Heliyon (Apr 2024)
Identification and validation of sepsis subphenotypes using time-series data
Abstract
Purpose: The recognition of sepsis as a heterogeneous syndrome necessitates identifying distinct subphenotypes to select targeted treatment. Methods: Patients with sepsis from the MIMIC-IV database (2008–2019) were randomly divided into a development cohort (80%) and an internal validation cohort (20%). Patients with sepsis from the ICU database of Peking University People's Hospital (2008–2022) were included in the external validation cohort. Time-series k-means clustering analysis and dynamic time warping was performed to develop and validate sepsis subphenotypes by analyzing the trends of 21 vital signs and laboratory indicators within 24 h after sepsis onset. Inflammatory biomarkers were compared in the ICU database of Peking University People's Hospital, whereas treatment heterogeneity was compared in the MIMIC-IV database. Findings: Three sub-phenotypes were identified in the development cohort. Type A patients (N = 2525, 47%) exhibited stable vital signs and fair organ function, type B (N = 1552, 29%) was exhibited an obvious inflammatory response and stable organ function, and type C (N = 1251, 24%) exhibited severely impaired organ function with a deteriorating tendency. Type C demonstrated the highest mortality rate (33%) and levels of inflammatory biomarkers, followed by type B (24%), whereas type A exhibited the lowest mortality rate (11%) and levels of inflammatory biomarkers.
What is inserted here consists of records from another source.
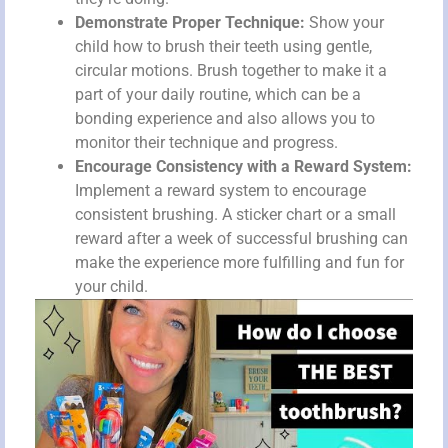
Demonstrate Proper Technique:
Show your
child how to brush their teeth using gentle,
circular motions. Brush together to make it a
part of your daily routine, which can be a
bonding experience and also allows you to
monitor their technique and progress.
Encourage Consistency with a Reward System:
Implement a reward system to encourage
consistent brushing. A sticker chart or a small
reward after a week of successful brushing can
make the experience more fulfilling and fun for
your child.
These subphenotypes were confirmed in both the internal and external cohorts, demonstrating similar features and comparable mortality rates. In type C patients, survivors had significantly lower fluid intake within 24 h after sepsis onset (median 2891 mL, interquartile range (IQR) 1530–5470 mL) than that in non-survivors (median 4342 mL, IQR 2189–7305 mL). For types B and C, survivors showed a higher proportion of indwelling central venous catheters (p < 0.05). Conclusion: Three novel phenotypes of patients with sepsis were identified and validated using time-series data, revealing significant heterogeneity in inflammatory biomarkers, treatments, and consistency across cohorts.